> _Exercise directions_
Exactly as they appear, copy the lines from the one holding "インを優先ソースに設定する）" through the end of the records, leaving pictures out.

Stored data entries
┄┄┄┄┄┄┄┄┄┄

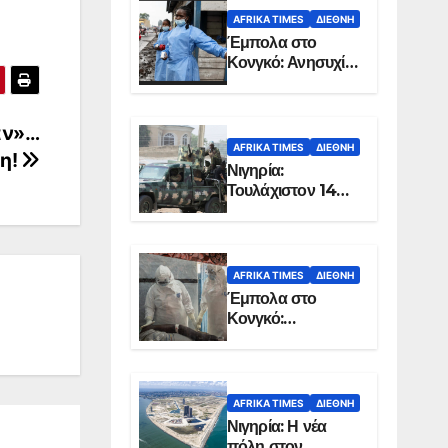
AFRIKA TIMES
ΔΙΕΘΝΉ
Έμπολα στο
Κονγκό: Ανησυχία
για τη μεγάλη
εξάπλωση της
επιδημίας
άν»…
AFRIKA TIMES
ΔΙΕΘΝΉ
τη!
Νιγηρία:
Τουλάχιστον 14
νεκροί από
επίθεση ενόπλων
στην Οτούκπο
AFRIKA TIMES
ΔΙΕΘΝΉ
Έμπολα στο
Κονγκό:
Ξεπέρασαν τους
1.350 οι νεκροί
AFRIKA TIMES
ΔΙΕΘΝΉ
Νιγηρία: Η νέα
πόλη στον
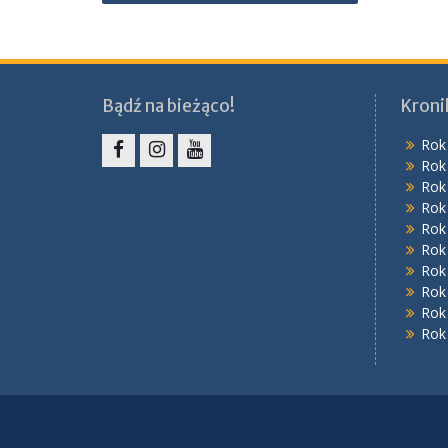
wpisu
Bądź na bieżąco!
Kroni
Rok
Rok
Facebook
Instagram
YouTube
Rok
Rok
Rok
Rok
Rok
Rok
Rok
Rok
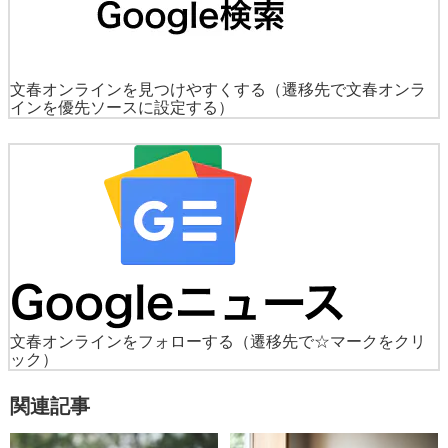
文春オンラインを見つけやすくする
（遷移先で文春オンラ
インを優先ソースに設定する）
文春オンラインをフォローする
（遷移先で☆マークをクリ
ック）
関連記事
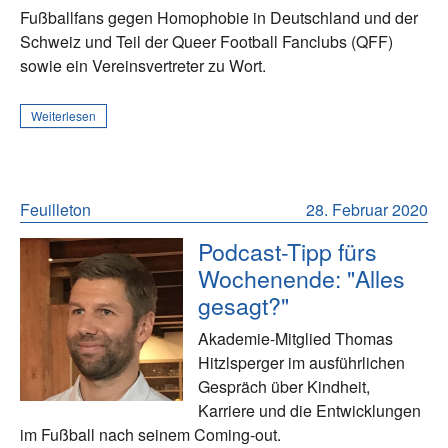
Fußballfans gegen Homophobie in Deutschland und der
Schweiz und Teil der Queer Football Fanclubs (QFF)
sowie ein Vereinsvertreter zu Wort.
Weiterlesen
Feuilleton
28. Februar 2020
Podcast-Tipp fürs
Wochenende: "Alles
gesagt?"
Akademie-Mitglied Thomas
Hitzlsperger im ausführlichen
Gespräch über Kindheit,
Karriere und die Entwicklungen
im Fußball nach seinem Coming-out.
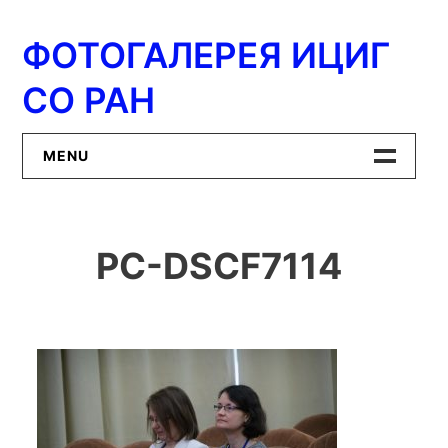
Перейти
к
ФОТОГАЛЕРЕЯ ИЦИГ
содержимому
СО РАН
MENU
Главная
PC-DSCF7114
ИЦиГ СО РАН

┄┄┄┄┄┄┄┄┄┄

> _Response below_
インを優先ソースに設定する）
文春オンラインをフォローする
（遷移先で☆マークをクリ
ック）
関連記事
Fußballfans gegen Homophobie in Deutschland und der
Schweiz und Teil der Queer Football Fanclubs (QFF)
sowie ein Vereinsvertreter zu Wort.
Weiterlesen
Feuilleton
28. Februar 2020
Podcast-Tipp fürs
Wochenende: "Alles
gesagt?"
Akademie-Mitglied Thomas
Hitzlsperger im ausführlichen
Gespräch über Kindheit,
Karriere und die Entwicklungen
im Fußball nach seinem Coming-out.
Перейти
к
ФОТОГАЛЕРЕЯ ИЦИГ
содержимому
СО РАН
MENU
Главная
PC-DSCF7114
ИЦиГ СО РАН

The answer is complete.